Requirement: Every line of the following records that includes "природа" should be copied.

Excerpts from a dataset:
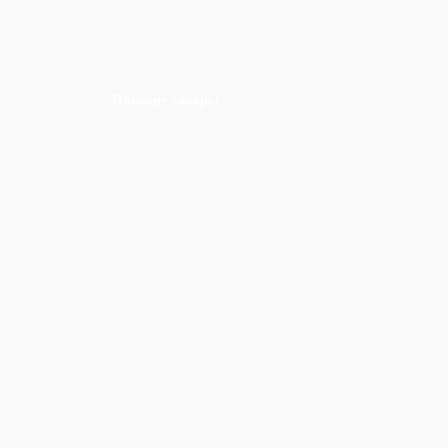
Похожие товары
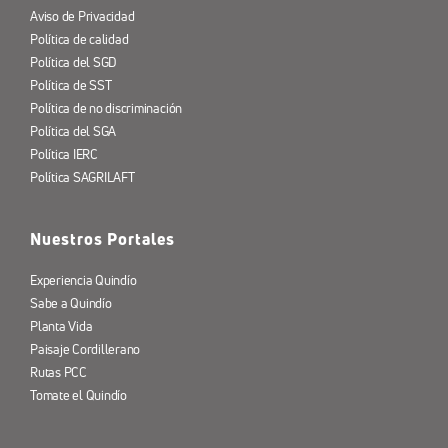
Aviso de Privacidad
Política de calidad
Política del SGD
Política de SST
Política de no discriminación
Política del SGA
Política IERC
Política SAGRILAFT
Nuestros Portales
Experiencia Quindío
Sabe a Quindío
Planta Vida
Paisaje Cordillerano
Rutas PCC
Tomate el Quindío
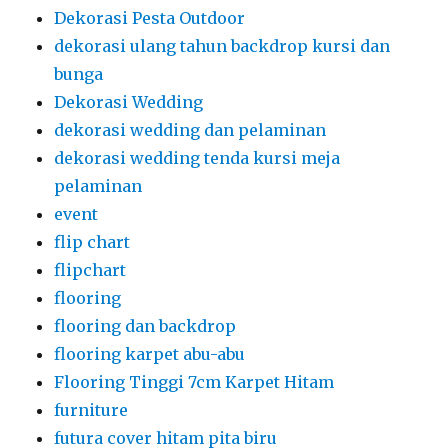
Dekorasi Pesta Outdoor
dekorasi ulang tahun backdrop kursi dan
bunga
Dekorasi Wedding
dekorasi wedding dan pelaminan
dekorasi wedding tenda kursi meja
pelaminan
event
flip chart
flipchart
flooring
flooring dan backdrop
flooring karpet abu-abu
Flooring Tinggi 7cm Karpet Hitam
furniture
futura cover hitam pita biru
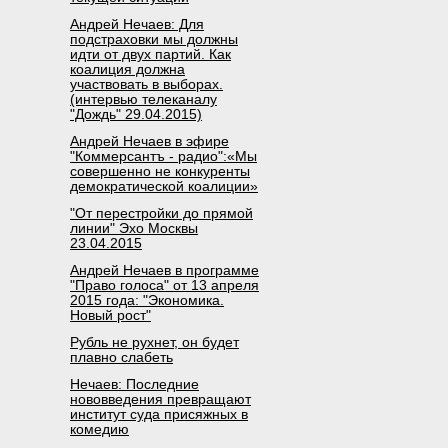
Андрей Нечаев: Для
подстраховки мы должны
идти от двух партий. Как
коалиция должна
участвовать в выборах.
(интервью телеканалу
"Дождь" 29.04.2015)
Андрей Нечаев в эфире
"Коммерсантъ - радио":«Мы
совершенно не конкуренты
демократической коалиции»
"От перестройки до прямой
линии" Эхо Москвы
23.04.2015
Андрей Нечаев в программе
"Право голоса" от 13 апреля
2015 года: "Экономика.
Новый рост"
Рубль не рухнет, он будет
плавно слабеть
Нечаев: Последние
нововведения превращают
институт суда присяжных в
комедию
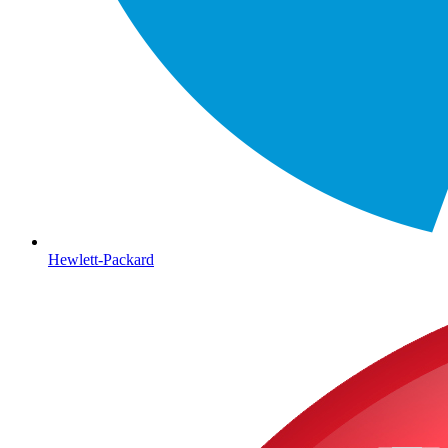
Hewlett-Packard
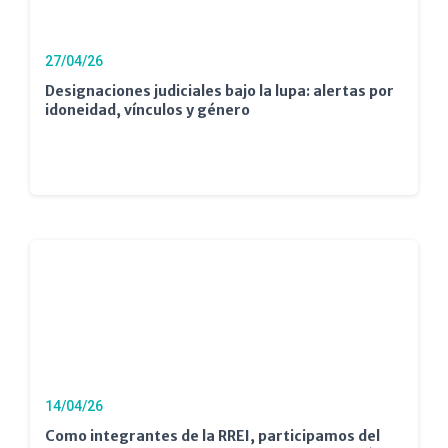
27/04/26
Designaciones judiciales bajo la lupa: alertas por
idoneidad, vínculos y género
14/04/26
Como integrantes de la RREI, participamos del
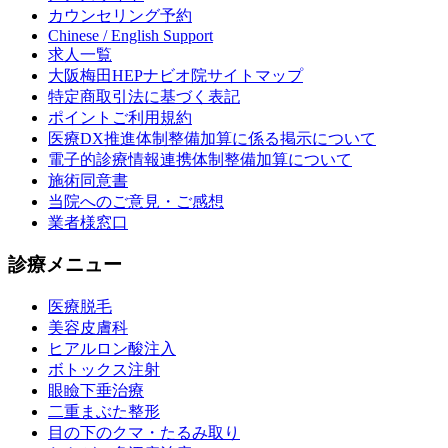
カウンセリング予約
Chinese / English Support
求人一覧
大阪梅田HEPナビオ院サイトマップ
特定商取引法に基づく表記
ポイントご利用規約
医療DX推進体制整備加算に係る掲示について
電子的診療情報連携体制整備加算について
施術同意書
当院へのご意見・ご感想
業者様窓口
診療メニュー
医療脱毛
美容皮膚科
ヒアルロン酸注入
ボトックス注射
眼瞼下垂治療
二重まぶた整形
目の下のクマ・たるみ取り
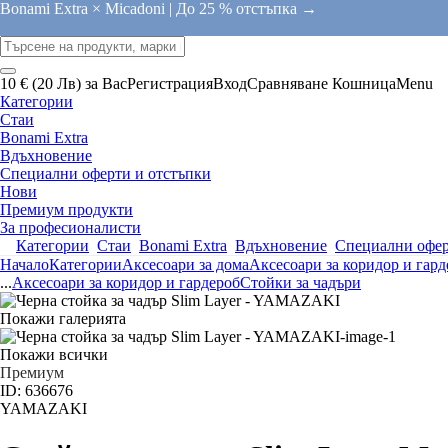
Bonami Extra × Micadoni |
До 25 % отстъпка →
10 € (20 Лв) за Вас
Регистрация
Вход
Сравняване
Кошница
Menu
Категории
Стаи
Bonami Extra
Вдъхновение
Специални оферти и отстъпки
Нови
Премиум продукти
За професионалисти
Категории
Стаи
Bonami Extra
Вдъхновение
Специални офер
Начало
Категории
Аксесоари за дома
Аксесоари за коридор и гард
...
Аксесоари за коридор и гардероб
Стойки за чадъри
Покажи галерията
Покажи всички
Премиум
ID: 636676
YAMAZAKI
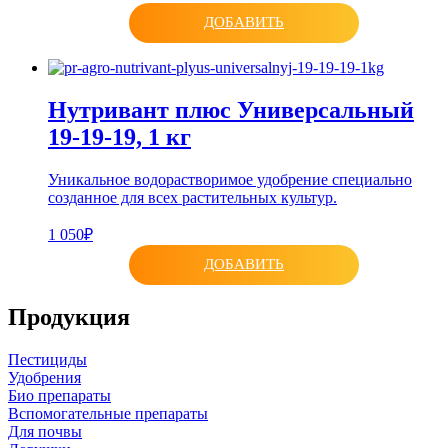
ДОБАВИТЬ
Нутривант плюс Универсальный
19-19-19, 1 кг
Уникальное водорастворимое удобрение специально
созданное для всех растительных культур.
1 050₽
ДОБАВИТЬ
Продукция
Пестициды
Удобрения
Био препараты
Вспомогательные препараты
Для почвы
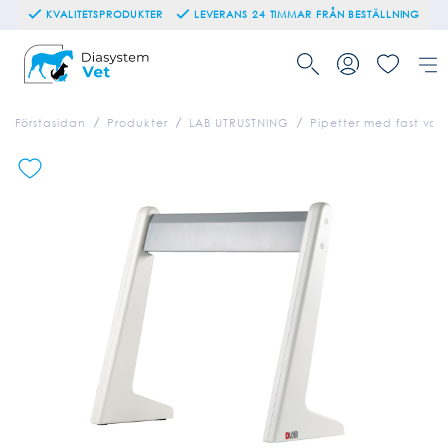
KVALITETSPRODUKTER
LEVERANS 24 TIMMAR FRÅN BESTÄLLNING
Förstasidan
Produkter
LAB UTRUSTNING
Pipetter med fast vol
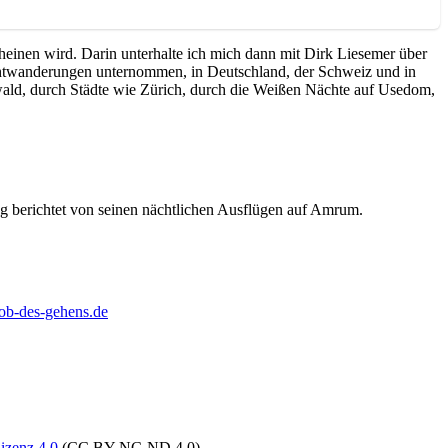
heinen wird. Darin unterhalte ich mich dann mit Dirk Liesemer über
Nachtwanderungen unternommen, in Deutschland, der Schweiz und in
fswald, durch Städte wie Zürich, durch die Weißen Nächte auf Usedom,
ug berichtet von seinen nächtlichen Ausflügen auf Amrum.
b-des-gehens.de
izenz 4.0
(CC BY-NC-ND 4.0).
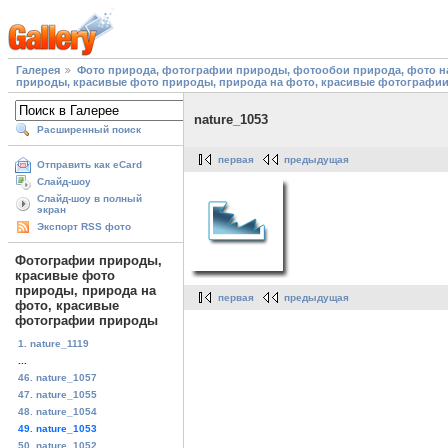
Галерея
Фото природа, фотографии природы, фотообои природа, фото на
природы, красивые фото природы, природа на фото, красивые фотографи
nature_1053
Расширенный поиск
первая
предыдущая
Отправить как eCard
Слайд-шоу
Слайд-шоу в полный
экран
Экспорт RSS фото
Фотографии природы,
красивые фото
природы, природа на
первая
предыдущая
фото, красивые
фотографии природы
1. nature_1119
...
46. nature_1057
47. nature_1055
48. nature_1054
49. nature_1053
50. nature_1052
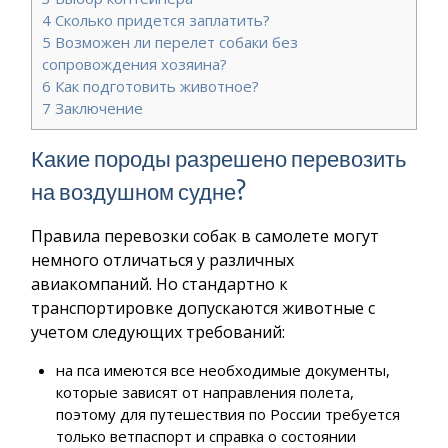
4
Сколько придется заплатить?
5
Возможен ли перелет собаки без
сопровождения хозяина?
6
Как подготовить животное?
7
Заключение
Какие породы разрешено перевозить
на воздушном судне?
Правила перевозки собак в самолете могут
немного отличаться у различных
авиакомпаний. Но стандартно к
транспортировке допускаются животные с
учетом следующих требований:
на пса имеются все необходимые документы,
которые зависят от направления полета,
поэтому для путешествия по России требуется
только ветпаспорт и справка о состоянии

Answer to the problem:
Фото природа, фотографии природы, фотообои природа, фото на
природы, красивые фото природы, природа на фото, красивые фотографи
природы, природа на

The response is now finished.